普段から睡眠時間は長くとるほうだ。

そんなわたしでも一六時間くらい眠らなければもたない日が三日間ほど続いた。起きたても眠くて、運転していても眠くて、とにかく眠いときは、もうそのまま眠るようにした。


彼と会ったあとの数日は、いつも泥のように眠る。

ただ、今回の眠気は異常である気がしてしまうほどだったのだ。十分な睡眠時間であるはずなのに、もう目を開けていられなかった。脳が思考を始めるのを強制的に停止させるように。

体調不良ではないのだけれど、なんだか食欲もなかった。はじめて買ったコンビニのブリトーも、食べたい気持ちにならないまま助手席のドア側の隙間へ落としてしまい、温めが必要なのに温めてもいない、封も開いていない、未熟なブリトーは未だにわたしの車のどこかに潜んでいる。そうだ、打っていて今、思い出した。あのブリトーを回収しなければならない。

ハイとローが同時にある不思議な感覚で、「これは、恋煩いかな」なんて思うと同時に、「十年の仲でも、純粋にこの人に恋をしてるんだな」と、自分と彼に感心した。


彼に関しては、彼の外側にある装飾に惹かれ惚れてるわけではない。

なぜなら、わたしは彼の外側をあまり知らない。いろいろと聞いてはいる。ただ、意識的に内側に留めておかないようにしていた。

知れば、もっと尊敬したり、もっと魅力的に感じたり、大きな燃料にはなるのかもしれないし、実際になっているのだけれど、それらが火そのものではないと理解している。



わたしの中で、彼に対する火が宿っている。

彼の中で、わたしに対する火が宿っている。


薪もない。紙もない。屋根もない。

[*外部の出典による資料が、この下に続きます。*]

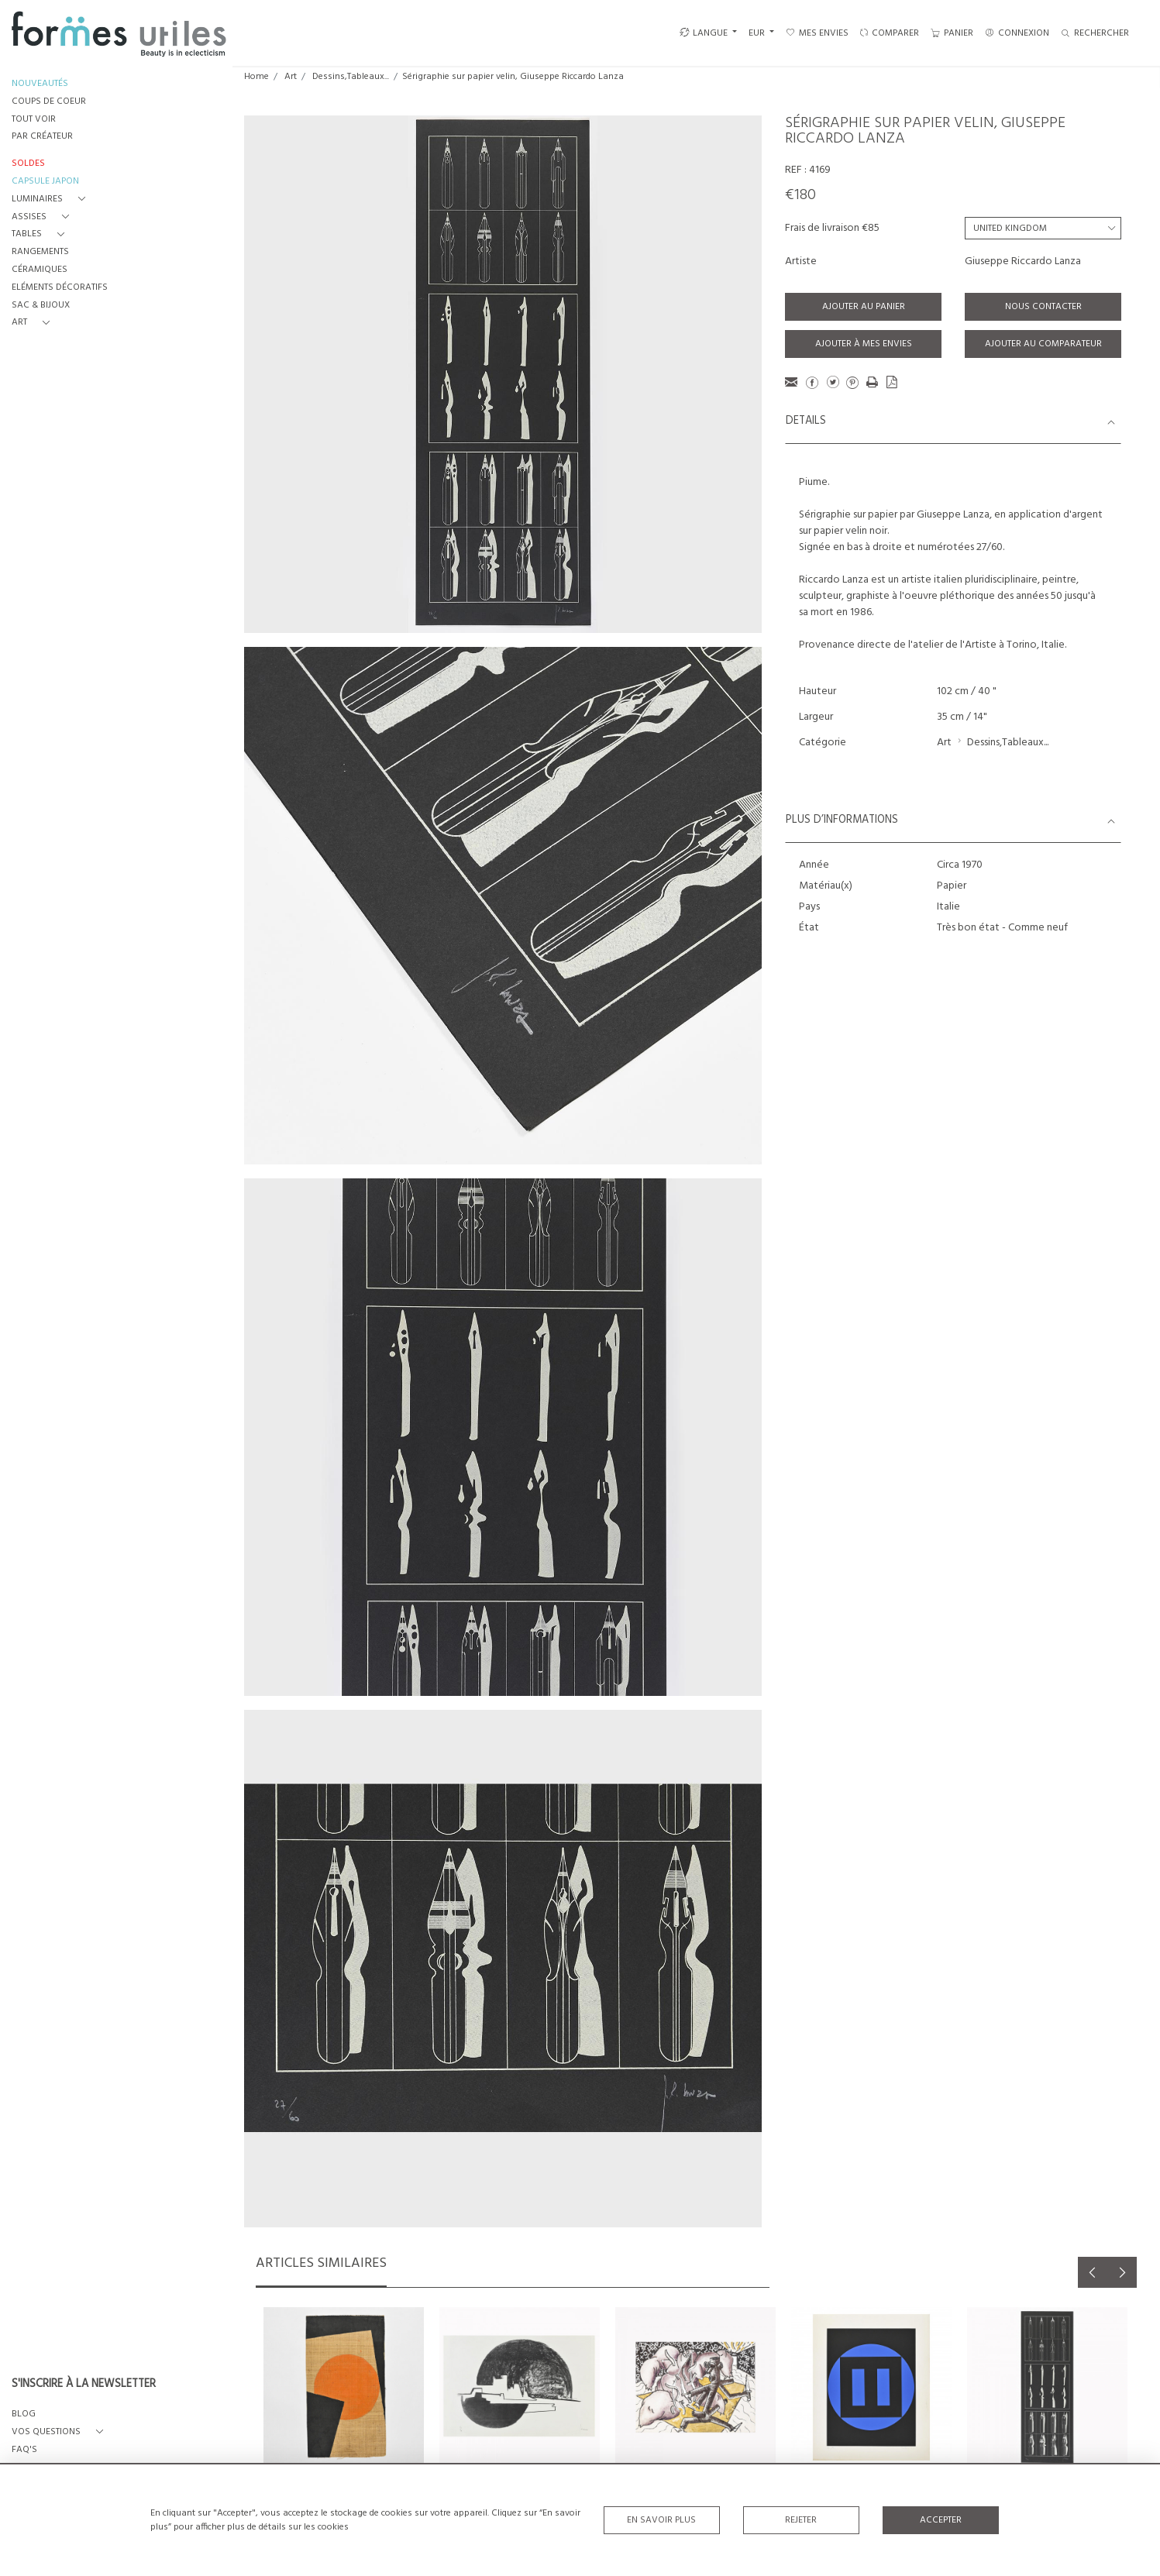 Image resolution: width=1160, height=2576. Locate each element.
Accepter (941, 2520)
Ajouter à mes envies (863, 344)
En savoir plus (661, 2520)
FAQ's (24, 2450)
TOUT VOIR (34, 119)
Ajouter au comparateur (1043, 344)
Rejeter (801, 2520)
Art (290, 76)
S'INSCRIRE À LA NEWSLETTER (84, 2384)
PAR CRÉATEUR (42, 136)
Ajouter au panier (863, 307)
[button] (51, 199)
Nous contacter (1043, 307)
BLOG (24, 2414)
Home (256, 76)
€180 (800, 195)
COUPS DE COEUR (49, 101)
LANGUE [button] (703, 33)
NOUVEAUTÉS (40, 84)
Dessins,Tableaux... (350, 76)
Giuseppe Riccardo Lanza (1023, 261)
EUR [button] (758, 33) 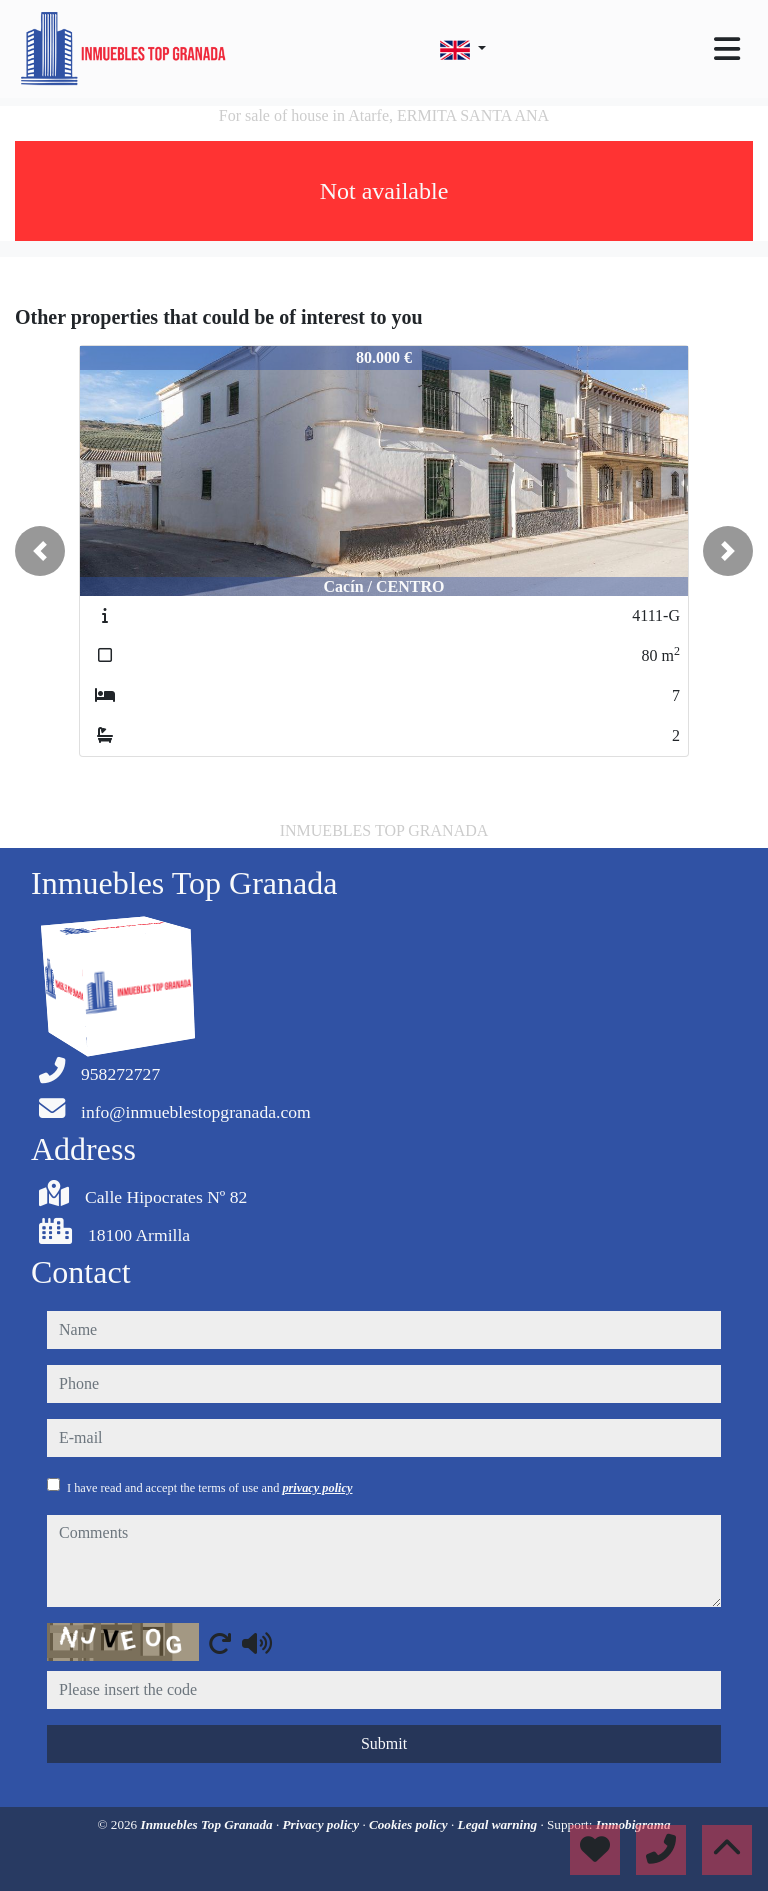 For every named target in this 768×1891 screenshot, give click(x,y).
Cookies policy (410, 1824)
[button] (40, 551)
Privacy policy (323, 1824)
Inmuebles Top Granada (208, 1824)
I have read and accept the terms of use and (209, 1488)
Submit (384, 1743)
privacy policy (317, 1488)
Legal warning (499, 1824)
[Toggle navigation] (727, 49)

暖炉もない。

けれど、なにもないわけではない。

むしろ、火が宿っている。その火が交わっている。

これ以上に、小さく、そして無限の可能性を秘めている豊かなものはあるのだろうか。


「在る」

これが事実として不動にあり、結局、この1が全てなのだと思い知る。

1がなければ、100にもなれないのだから。


1を肯定すること。

1の価値を理解すること。


そうすることで、1と100,000,000、∞、の価値は同等であることに気づき、いや、もしかしたら少しだけ1の価値のほうが上回るのかも知れない。


好きな気持ちは、十年前の出会った頃と今とで、なにも変わらない。

関係、時間、距離、連絡頻度、年齢差、喧嘩の有無、性質や価値観の違い…、なにも、なにも関係なかった。

火は消えなかった。意図的に消そうとしても、いつか自然と消えるだろうと放置しても、消えなかった。

以前は、この火を見つめ、「この火が原因で何かが起きるのではないか」「わたしが灰になるのではないか」と恐怖にかられていた。

けれど今は、火の本質でもある、*暖かさ* と *安らぎ*、*少しの緊張感* を、そのまま受け取れるようになった。


薪も紙も、屋根も暖炉も、火がなければ意味はない。

火がある前提で、それらはあるのだ。

二人に同じ火が宿っている。これがすべて。

薪も紙も、屋根も暖炉も、あってもなくてもどちらでもいい。

本当の価値に目を向けられる自分で在りたい。


創造と完成の顔をもつ、種と花の顔をもつ、絶対的な1の価値を知り、この豊かさでわたしの中のすべての細胞が満たされる。